-- Task data follows --

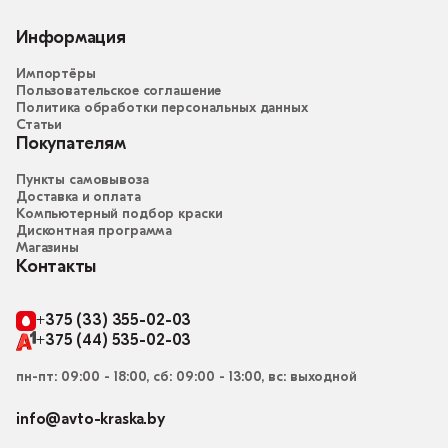
Информация
Импортёры
Пользовательское соглашение
Политика обработки персональных данных
Статьи
Покупателям
Пункты самовывоза
Доставка и оплата
Компьютерный подбор краски
Дисконтная программа
Магазины
Контакты
+375 (33) 355-02-03
+375 (44) 535-02-03
пн-пт: 09:00 - 18:00, сб: 09:00 - 13:00, вс: выходной
info@avto-kraska.by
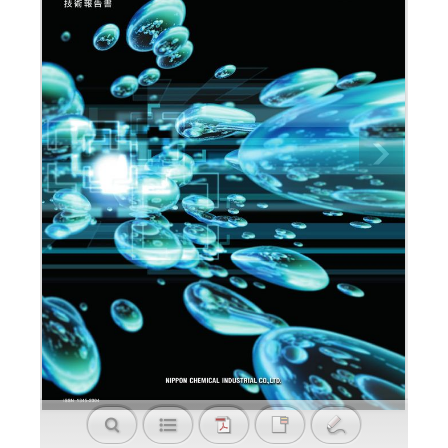
最新版CREATIVE（技術報告書）2023年
発行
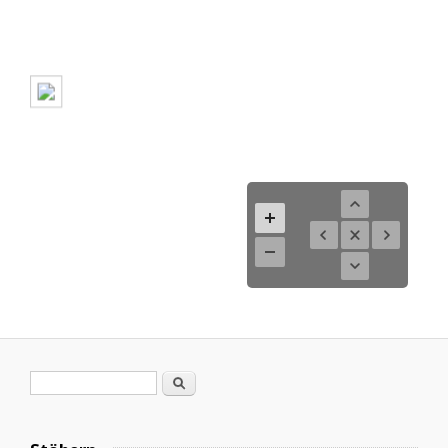
Search form
Search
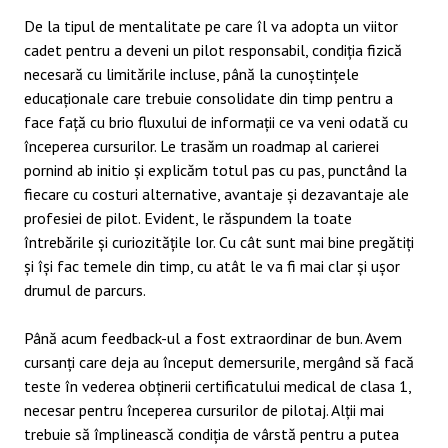
De la tipul de mentalitate pe care îl va adopta un viitor
cadet pentru a deveni un pilot responsabil, condiția fizică
necesară cu limitările incluse, până la cunoștințele
educaționale care trebuie consolidate din timp pentru a
face față cu brio fluxului de informații ce va veni odată cu
începerea cursurilor. Le trasăm un roadmap al carierei
pornind ab initio și explicăm totul pas cu pas, punctând la
fiecare cu costuri alternative, avantaje și dezavantaje ale
profesiei de pilot. Evident, le răspundem la toate
întrebările și curiozitățile lor. Cu cât sunt mai bine pregătiți
și își fac temele din timp, cu atât le va fi mai clar și ușor
drumul de parcurs.
Până acum feedback-ul a fost extraordinar de bun. Avem
cursanți care deja au început demersurile, mergând să facă
teste în vederea obținerii certificatului medical de clasa 1,
necesar pentru începerea cursurilor de pilotaj. Alții mai
trebuie să împlinească condiția de vârstă pentru a putea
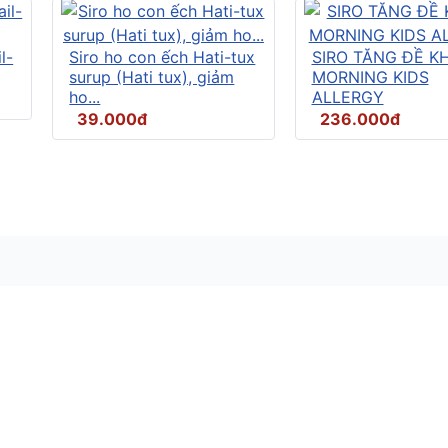
l-
Siro ho con ếch Hati-tux
SIRO TĂNG ĐỀ K
surup (Hati tux), giảm
MORNING KIDS
ho...
ALLERGY
39.000đ
236.000đ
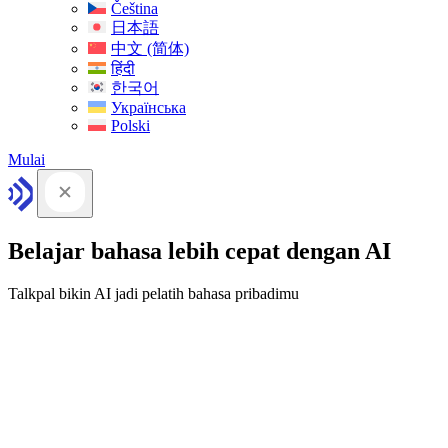
Čeština
日本語
中文 (简体)
हिंदी
한국어
Українська
Polski
Mulai
Belajar bahasa lebih cepat dengan AI
Talkpal bikin AI jadi pelatih bahasa pribadimu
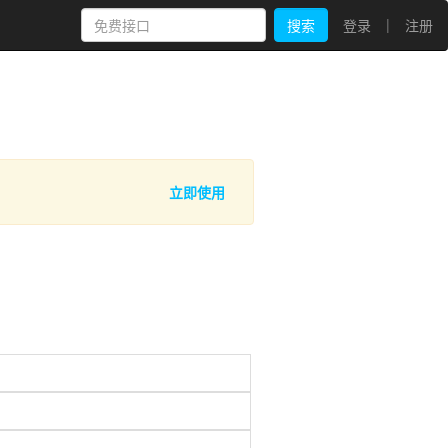
|
搜索
登录
注册
立即使用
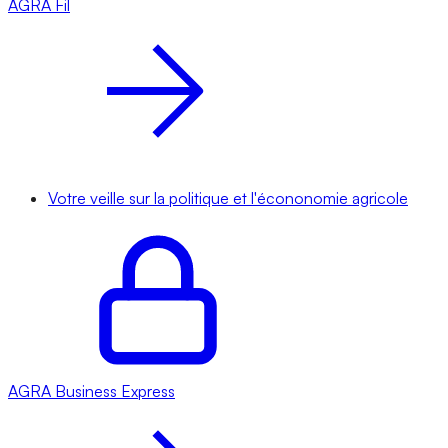
AGRA
Fil
Votre veille sur la politique et l'écononomie agricole
AGRA
Business Express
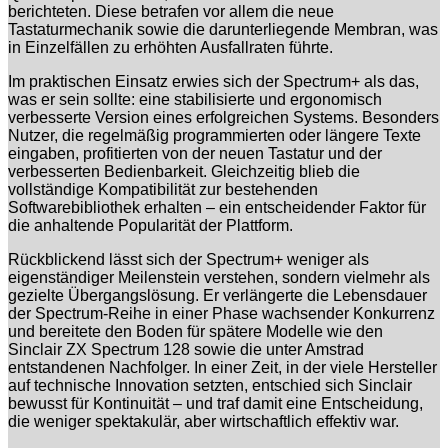
berichteten. Diese betrafen vor allem die neue
Tastaturmechanik sowie die darunterliegende Membran, was
in Einzelfällen zu erhöhten Ausfallraten führte.
Im praktischen Einsatz erwies sich der Spectrum+ als das,
was er sein sollte: eine stabilisierte und ergonomisch
verbesserte Version eines erfolgreichen Systems. Besonders
Nutzer, die regelmäßig programmierten oder längere Texte
eingaben, profitierten von der neuen Tastatur und der
verbesserten Bedienbarkeit. Gleichzeitig blieb die
vollständige Kompatibilität zur bestehenden
Softwarebibliothek erhalten – ein entscheidender Faktor für
die anhaltende Popularität der Plattform.
Rückblickend lässt sich der Spectrum+ weniger als
eigenständiger Meilenstein verstehen, sondern vielmehr als
gezielte Übergangslösung. Er verlängerte die Lebensdauer
der Spectrum-Reihe in einer Phase wachsender Konkurrenz
und bereitete den Boden für spätere Modelle wie den
Sinclair ZX Spectrum 128 sowie die unter Amstrad
entstandenen Nachfolger. In einer Zeit, in der viele Hersteller
auf technische Innovation setzten, entschied sich Sinclair
bewusst für Kontinuität – und traf damit eine Entscheidung,
die weniger spektakulär, aber wirtschaftlich effektiv war.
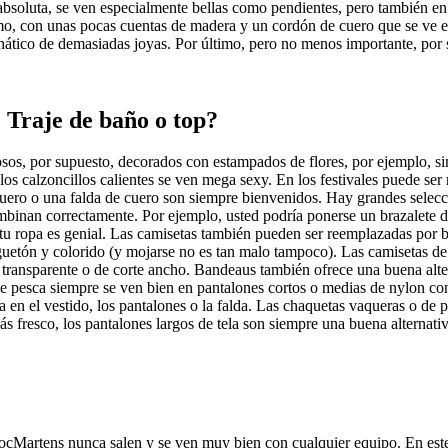
absoluta, se ven especialmente bellas como pendientes, pero también e
o, con unas pocas cuentas de madera y un cordón de cuero que se ve es
tico de demasiadas joyas. Por último, pero no menos importante, por sup
? Traje de baño o top?
sos, por supuesto, decorados con estampados de flores, por ejemplo, si
los calzoncillos calientes se ven mega sexy. En los festivales puede ser
uero o una falda de cuero son siempre bienvenidos. Hay grandes selecci
mbinan correctamente. Por ejemplo, usted podría ponerse un brazalete d
tu ropa es genial. Las camisetas también pueden ser reemplazadas por b
uguetón y colorido (y mojarse no es tan malo tampoco). Las camisetas d
 transparente o de corte ancho. Bandeaus también ofrece una buena alter
 de pesca siempre se ven bien en pantalones cortos o medias de nylon con
 en el vestido, los pantalones o la falda. Las chaquetas vaqueras o de
más fresco, los pantalones largos de tela son siempre una buena alternat
s DocMartens nunca salen y se ven muy bien con cualquier equipo. En e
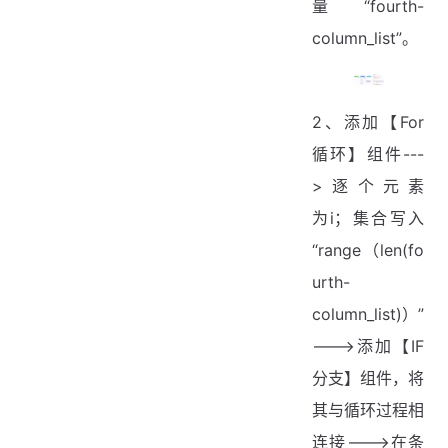
量“fourth-
column_list”。
2、添加【For
循环】组件---
>逐个元素
为i；集合写入
“range（len(fo
urth-
column_list)）”
--->添加【IF
分支】组件，将
其与循环过程相
连接--->在条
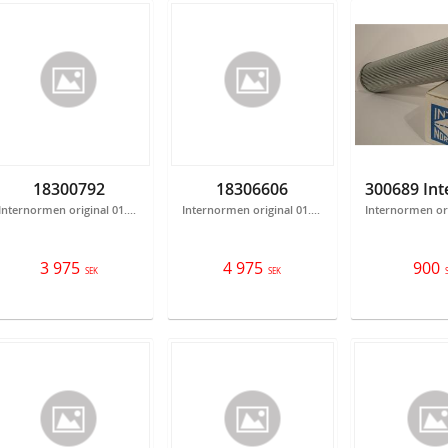
18300792
18306606
Internormen original 01.NL.630.25VG.30.E.P (300792)
Internormen original 01..NR.1000.25VG.10.B.P (306606)
3 975
4 975
900
SEK
SEK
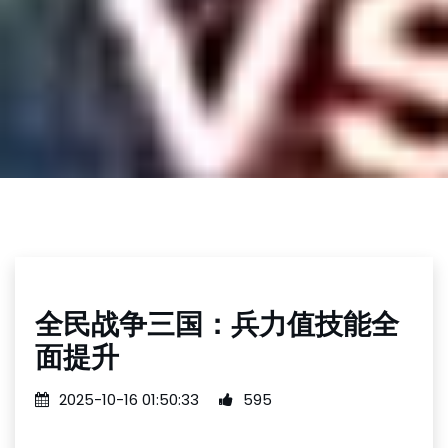
全民战争三国：兵力值技能全
面提升
2025-10-16 01:50:33
595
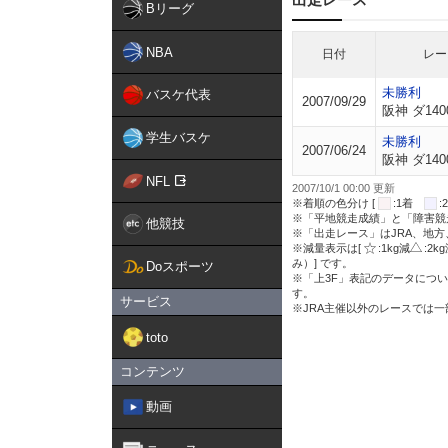
Bリーグ
NBA
日付
レー
未勝利
バスケ代表
2007/09/29
阪神 ダ140
学生バスケ
未勝利
2007/06/24
阪神 ダ140
NFL
2007/10/1 00:00 更新
※着順の色分け [
:1着
※「平地競走成績」と「障害競
他競技
※「出走レース」はJRA、地
※減量表示は[
:1kg減
:2k
み）] です。
Doスポーツ
※「上3F」表記のデータについ
す。
サービス
※JRA主催以外のレースでは
toto
コンテンツ
動画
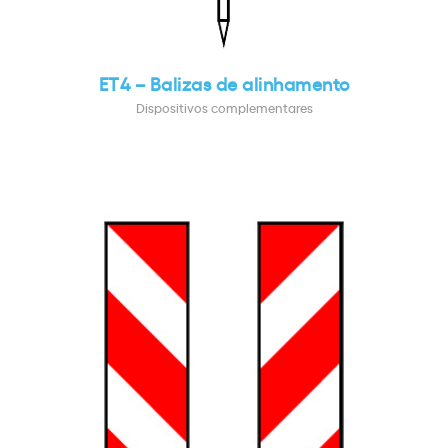
ET4 – Balizas de alinhamento
Dispositivos complementares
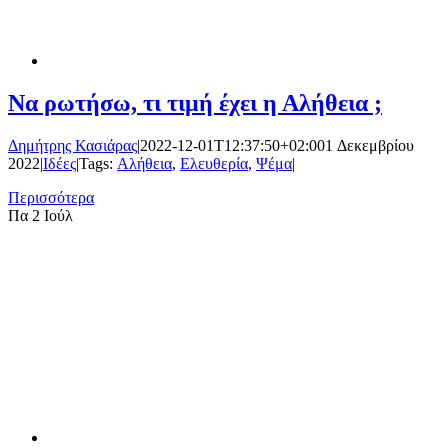
Να ρωτήσω, τι τιμή έχει η Αλήθεια ;
Δημήτρης Κασιάρας
|
2022-12-01T12:37:50+02:00
1 Δεκεμβρίου
2022
|
Ιδέες
|
Tags:
Αλήθεια
,
Ελευθερία
,
Ψέμα
|
Περισσότερα
Πα
2 Ιούλ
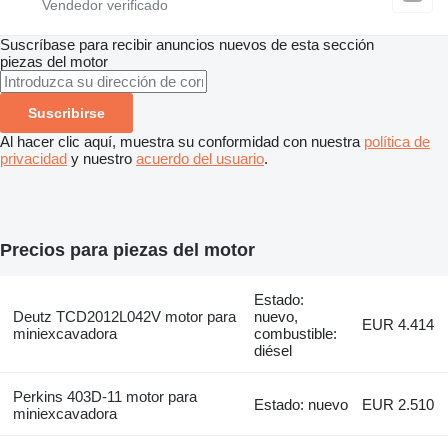
Suscríbase para recibir anuncios nuevos de esta sección
piezas del motor
Suscribirse
Al hacer clic aquí, muestra su conformidad con nuestra
política de
privacidad
y nuestro
acuerdo del usuario
.
Precios para piezas del motor
Estado:
Deutz TCD2012L042V motor para
nuevo,
EUR 4.414
miniexcavadora
combustible:
diésel
Perkins 403D-11 motor para
Estado: nuevo
EUR 2.510
miniexcavadora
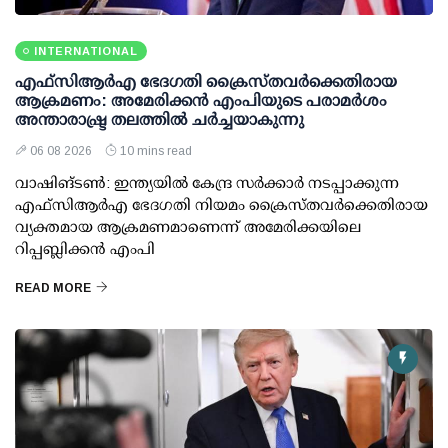
INTERNATIONAL
എഫ്‌സി‌ആര്‍‌എ ഭേദഗതി ക്രൈസ്തവർക്കെതിരായ
ആക്രമണം: അമേരിക്കൻ എംപിയുടെ പരാമർശം
അന്താരാഷ്ട്ര തലത്തിൽ ചർച്ചയാകുന്നു
06 08 2026
10 mins read
വാഷിങ്ടൺ: ഇന്ത്യയിൽ കേന്ദ്ര സർക്കാർ നടപ്പാക്കുന്ന
എഫ്സിആർഎ ഭേദഗതി നിയമം ക്രൈസ്തവർക്കെതിരായ
വ്യക്തമായ ആക്രമണമാണെന്ന് അമേരിക്കയിലെ
റിപ്പബ്ലിക്കൻ എംപി
READ MORE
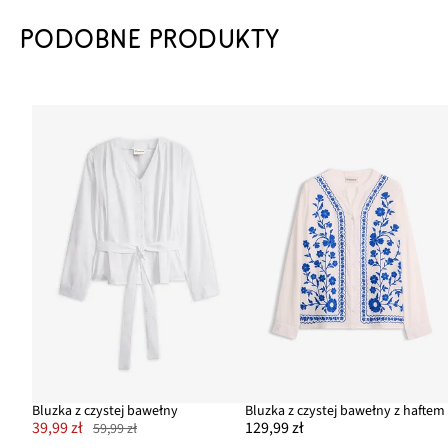
PODOBNE PRODUKTY
Bluzka z czystej bawełny
Bluzka z czystej bawełny z haftem
39,99 zł
129,99 zł
59,99 zł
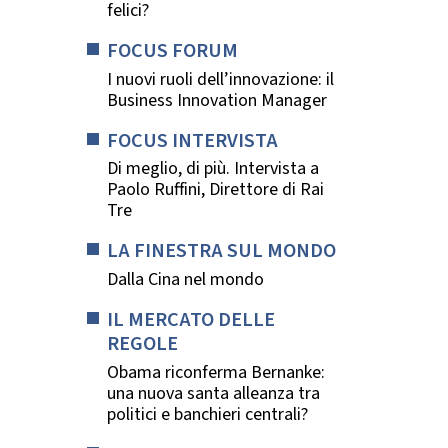
felici?
FOCUS FORUM
I nuovi ruoli dell’innovazione: il
Business Innovation Manager
FOCUS INTERVISTA
Di meglio, di più. Intervista a
Paolo Ruffini, Direttore di Rai
Tre
LA FINESTRA SUL MONDO
Dalla Cina nel mondo
IL MERCATO DELLE
REGOLE
Obama riconferma Bernanke:
una nuova santa alleanza tra
politici e banchieri centrali?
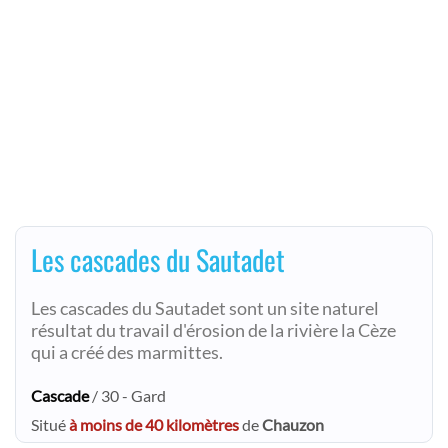
Les cascades du Sautadet
Les cascades du Sautadet sont un site naturel
résultat du travail d'érosion de la rivière la Cèze
qui a créé des marmittes.
Cascade
/ 30 - Gard
Situé
à moins de 40 kilomètres
de
Chauzon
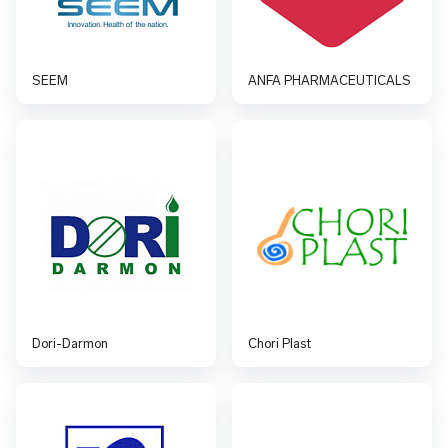
SEEM
ANFA PHARMACEUTICALS
Dori-Darmon
Chori Plast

-- Task data concluded --

■ What the exercise asks ■
Each line holding the word "cursurilor" must be pulled from the records.

■ Task result ■
începerea cursurilor. Le trasăm un roadmap al carierei
necesar pentru începerea cursurilor de pilotaj. Alții mai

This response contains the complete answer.